Task brief
Would you return, word for word, the lines of the data below from the line with "info@neighbor-space.org" through the line with "Fax: (773) 442-0299", and no others?
***** Task material
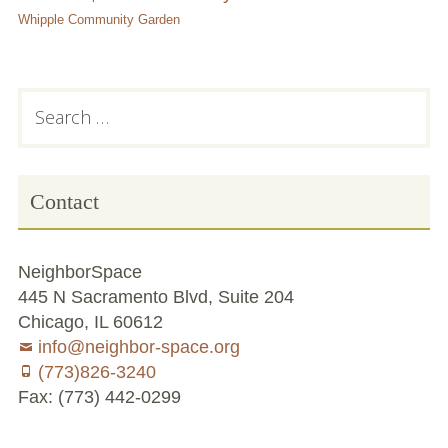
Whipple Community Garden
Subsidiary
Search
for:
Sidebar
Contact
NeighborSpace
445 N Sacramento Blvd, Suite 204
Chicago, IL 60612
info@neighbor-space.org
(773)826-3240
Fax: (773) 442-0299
**********
***** Task material
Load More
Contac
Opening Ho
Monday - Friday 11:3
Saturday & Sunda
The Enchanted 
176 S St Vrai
**********
Result
info@neighbor-space.org
(773)826-3240
Fax: (773) 442-0299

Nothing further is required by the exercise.